I nodded. “I hate them. In all our time together, he’s only had a handful of scary outbursts. But it’s hard for me to get over them. They cut deep.”
“This can be the most detrimental challenge in your relationship. Some partners build up resentment over time, and I’m taking it that’s why you are here.”
“I’m worried one day I won’t be able to let it go.”
“If you want to stay married, and not just stay married but have an actual marriage, you have got to forgive and let go.”
I opened my mouth to speak then closed it.
“I know that’s easier said than done, Hilary. I can’t imagine how hard it must be, but you must see how deeply your partner hurts when remorse sets in. In the unfair world of chemical imbalance, I say indulge and embrace that aspect. Don’t delight in it, but use it as a comfort to you that when your partner’s hurt you, he’s hurt himself. It takes thick skin to be an ADHD partner. How you deal with it day to day, year to year, is entirely up to you.”
I nodded again, knowing the truth of that.
Dr. Sawyer looked at his watch. “Okay, so you may have noticed some of these particulars,” he continued, pointing once again at the board. “Social cues that we would normally take from others, facial expressions, body language, when to shut up, ADHD patients may never pick up on. This also can include saying something inappropriate—”

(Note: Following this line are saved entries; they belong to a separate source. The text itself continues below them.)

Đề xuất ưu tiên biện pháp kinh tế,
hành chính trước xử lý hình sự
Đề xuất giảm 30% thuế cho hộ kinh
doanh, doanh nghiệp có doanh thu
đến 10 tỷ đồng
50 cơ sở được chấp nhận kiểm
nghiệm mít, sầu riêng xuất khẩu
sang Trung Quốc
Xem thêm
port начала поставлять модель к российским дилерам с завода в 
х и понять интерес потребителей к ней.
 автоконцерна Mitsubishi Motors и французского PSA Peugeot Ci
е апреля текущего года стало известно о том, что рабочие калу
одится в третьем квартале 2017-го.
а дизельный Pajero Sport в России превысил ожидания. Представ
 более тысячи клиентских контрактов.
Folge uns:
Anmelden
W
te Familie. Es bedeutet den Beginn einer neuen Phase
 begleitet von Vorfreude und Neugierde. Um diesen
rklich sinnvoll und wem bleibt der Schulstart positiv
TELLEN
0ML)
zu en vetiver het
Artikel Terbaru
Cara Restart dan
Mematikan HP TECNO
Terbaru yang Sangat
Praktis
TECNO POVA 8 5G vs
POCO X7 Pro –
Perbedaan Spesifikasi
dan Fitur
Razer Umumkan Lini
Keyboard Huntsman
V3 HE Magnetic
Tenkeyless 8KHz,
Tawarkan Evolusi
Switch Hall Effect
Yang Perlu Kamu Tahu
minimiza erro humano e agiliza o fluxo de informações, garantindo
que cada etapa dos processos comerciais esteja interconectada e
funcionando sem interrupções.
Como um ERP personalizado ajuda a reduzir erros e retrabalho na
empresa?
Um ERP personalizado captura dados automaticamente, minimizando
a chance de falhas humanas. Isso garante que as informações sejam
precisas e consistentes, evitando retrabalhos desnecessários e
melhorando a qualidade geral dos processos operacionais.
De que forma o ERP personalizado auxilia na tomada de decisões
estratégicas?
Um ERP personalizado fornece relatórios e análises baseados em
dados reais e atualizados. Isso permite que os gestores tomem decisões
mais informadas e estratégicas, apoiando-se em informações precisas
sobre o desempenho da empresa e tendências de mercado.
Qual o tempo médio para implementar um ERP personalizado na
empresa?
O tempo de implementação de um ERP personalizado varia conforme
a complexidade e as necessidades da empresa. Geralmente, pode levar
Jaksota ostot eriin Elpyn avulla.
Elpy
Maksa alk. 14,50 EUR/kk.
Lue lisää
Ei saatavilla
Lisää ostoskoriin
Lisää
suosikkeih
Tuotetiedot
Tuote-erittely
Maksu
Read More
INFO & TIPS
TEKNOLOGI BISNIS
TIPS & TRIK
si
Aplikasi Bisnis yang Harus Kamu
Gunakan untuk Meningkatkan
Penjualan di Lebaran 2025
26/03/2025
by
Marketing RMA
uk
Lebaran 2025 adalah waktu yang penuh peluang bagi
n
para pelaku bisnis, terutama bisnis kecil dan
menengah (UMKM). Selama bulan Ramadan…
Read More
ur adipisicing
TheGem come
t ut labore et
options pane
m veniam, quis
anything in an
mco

“Or lying,” I interrupted.
“Or interrupting people with a change in conversation topic.” Dr. Sawyer chuckled as he raised a brow to look back at me. “In what context is the lying being done?”
“I don’t know. Sometimes I’ll catch him exaggerating the truth to make himself look better, or to impress me. Or flat out lying about something I know isn’t true for the same purpose. It makes me feel...a little sick inside. It’s one of my hang ups with this and he sometimes puts me in the position to lie with or for him. And sometimes it seems like he does it to get out of trouble or avoid the truth, altogether. He doesn’t do it all the time.”
“So these lies aren’t harmful?” he questioned.
“Never, not really. It’s just...it makes me uncomfortable.”
“ADHD patients struggle every day to fit in; they struggle every single day for acceptance. It’s not uncommon for people with it to lie about simple things you may find trivial in order to fit in with a conversation. Lying to avoid disappointment is also common. ADHD sufferers don’t want to feel disliked or unwanted in any capacity, so in a way it’s a defense mechanism for him. They want love and acceptance, and not just by you, by the people who are important to you and to them and by complete strangers on the street. All of us want that same acceptance. It’s human nature, but with ADHD they need it even more. ADHD craves acceptance. They may lie to keep from disappointing you or others. It’s a constant struggle. In some cases they may inadvertently lie with every intention of making the statement true and not following through, making a statement a lie. I’m not trying to justify lying or tell you to simply accept it. I’m simply stating the fact for the case of those afflicted.”